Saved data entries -
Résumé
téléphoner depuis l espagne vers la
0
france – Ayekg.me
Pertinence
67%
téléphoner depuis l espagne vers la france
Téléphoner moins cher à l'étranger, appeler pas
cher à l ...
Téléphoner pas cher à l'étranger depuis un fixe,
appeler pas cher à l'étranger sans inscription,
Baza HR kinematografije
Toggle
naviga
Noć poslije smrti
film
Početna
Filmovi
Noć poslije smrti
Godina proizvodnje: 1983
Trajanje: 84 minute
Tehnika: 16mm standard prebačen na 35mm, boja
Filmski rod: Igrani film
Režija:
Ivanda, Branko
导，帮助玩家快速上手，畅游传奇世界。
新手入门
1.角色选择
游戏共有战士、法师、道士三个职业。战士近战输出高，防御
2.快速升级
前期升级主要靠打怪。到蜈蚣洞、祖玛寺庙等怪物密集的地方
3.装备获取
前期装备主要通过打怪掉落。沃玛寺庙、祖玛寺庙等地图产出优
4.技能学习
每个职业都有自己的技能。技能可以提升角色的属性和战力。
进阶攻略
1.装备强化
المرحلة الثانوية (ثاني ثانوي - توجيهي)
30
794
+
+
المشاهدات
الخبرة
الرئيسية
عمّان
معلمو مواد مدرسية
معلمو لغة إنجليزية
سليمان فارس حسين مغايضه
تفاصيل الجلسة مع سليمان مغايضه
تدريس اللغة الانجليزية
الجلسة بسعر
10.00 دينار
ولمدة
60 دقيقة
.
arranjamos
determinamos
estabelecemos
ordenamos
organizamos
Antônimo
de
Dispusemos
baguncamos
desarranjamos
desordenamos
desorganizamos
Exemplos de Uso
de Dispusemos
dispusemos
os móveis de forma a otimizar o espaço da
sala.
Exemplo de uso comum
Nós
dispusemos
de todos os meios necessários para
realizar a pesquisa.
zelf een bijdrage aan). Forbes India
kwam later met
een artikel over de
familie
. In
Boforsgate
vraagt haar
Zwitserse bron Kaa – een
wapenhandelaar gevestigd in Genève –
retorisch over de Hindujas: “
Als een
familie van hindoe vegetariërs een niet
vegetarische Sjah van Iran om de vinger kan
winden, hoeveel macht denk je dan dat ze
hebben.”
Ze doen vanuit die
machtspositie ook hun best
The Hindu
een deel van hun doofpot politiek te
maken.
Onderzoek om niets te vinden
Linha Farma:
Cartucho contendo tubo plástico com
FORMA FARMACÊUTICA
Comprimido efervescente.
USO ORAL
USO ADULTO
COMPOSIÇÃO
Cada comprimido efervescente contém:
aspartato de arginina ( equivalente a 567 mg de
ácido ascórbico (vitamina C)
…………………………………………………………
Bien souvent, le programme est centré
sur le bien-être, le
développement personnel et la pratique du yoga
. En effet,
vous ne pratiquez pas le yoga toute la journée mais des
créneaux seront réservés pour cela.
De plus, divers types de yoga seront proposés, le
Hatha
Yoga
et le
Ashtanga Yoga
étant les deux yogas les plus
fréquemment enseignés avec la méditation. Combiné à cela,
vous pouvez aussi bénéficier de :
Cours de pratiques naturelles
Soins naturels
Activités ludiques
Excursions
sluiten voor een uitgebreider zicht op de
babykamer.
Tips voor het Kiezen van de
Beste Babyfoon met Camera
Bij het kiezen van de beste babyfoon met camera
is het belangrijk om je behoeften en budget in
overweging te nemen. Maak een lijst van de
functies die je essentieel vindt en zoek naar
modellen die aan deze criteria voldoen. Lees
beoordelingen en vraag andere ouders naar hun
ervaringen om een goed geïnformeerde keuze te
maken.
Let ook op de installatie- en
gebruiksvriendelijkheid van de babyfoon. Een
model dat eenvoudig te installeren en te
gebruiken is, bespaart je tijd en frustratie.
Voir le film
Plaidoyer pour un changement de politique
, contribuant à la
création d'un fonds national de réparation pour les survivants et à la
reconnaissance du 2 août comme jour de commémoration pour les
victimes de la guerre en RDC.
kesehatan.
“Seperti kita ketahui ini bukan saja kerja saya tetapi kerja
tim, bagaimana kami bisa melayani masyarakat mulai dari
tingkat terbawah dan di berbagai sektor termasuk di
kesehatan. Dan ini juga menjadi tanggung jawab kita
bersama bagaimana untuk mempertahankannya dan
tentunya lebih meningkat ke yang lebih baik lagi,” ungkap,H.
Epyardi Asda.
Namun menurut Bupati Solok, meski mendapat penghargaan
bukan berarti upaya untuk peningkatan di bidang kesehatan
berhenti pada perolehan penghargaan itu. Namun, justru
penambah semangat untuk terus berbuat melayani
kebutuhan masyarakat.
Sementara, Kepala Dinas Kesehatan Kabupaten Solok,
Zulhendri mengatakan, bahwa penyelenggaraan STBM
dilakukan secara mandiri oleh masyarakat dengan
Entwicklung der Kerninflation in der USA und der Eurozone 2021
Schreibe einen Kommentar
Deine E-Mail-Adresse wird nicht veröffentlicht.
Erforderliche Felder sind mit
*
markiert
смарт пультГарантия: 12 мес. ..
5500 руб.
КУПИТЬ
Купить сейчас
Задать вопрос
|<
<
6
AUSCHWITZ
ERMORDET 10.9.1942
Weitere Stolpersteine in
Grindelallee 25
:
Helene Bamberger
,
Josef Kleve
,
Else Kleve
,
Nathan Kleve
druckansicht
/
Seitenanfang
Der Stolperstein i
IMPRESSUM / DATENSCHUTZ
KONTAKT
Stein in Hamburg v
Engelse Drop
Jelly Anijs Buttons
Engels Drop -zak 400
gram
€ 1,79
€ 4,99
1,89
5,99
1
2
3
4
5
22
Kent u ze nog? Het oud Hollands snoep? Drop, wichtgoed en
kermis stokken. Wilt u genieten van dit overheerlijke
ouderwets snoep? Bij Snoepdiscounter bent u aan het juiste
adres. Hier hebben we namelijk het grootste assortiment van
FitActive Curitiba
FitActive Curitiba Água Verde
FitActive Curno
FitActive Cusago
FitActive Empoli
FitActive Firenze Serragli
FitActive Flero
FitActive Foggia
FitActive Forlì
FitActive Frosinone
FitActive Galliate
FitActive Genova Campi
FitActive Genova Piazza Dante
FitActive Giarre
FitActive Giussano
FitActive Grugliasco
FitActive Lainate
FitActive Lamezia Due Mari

What is expected -
When a line in the records contains the string "masyarakat", it counts; state how many lines count, with no other words.

Exercise result -
3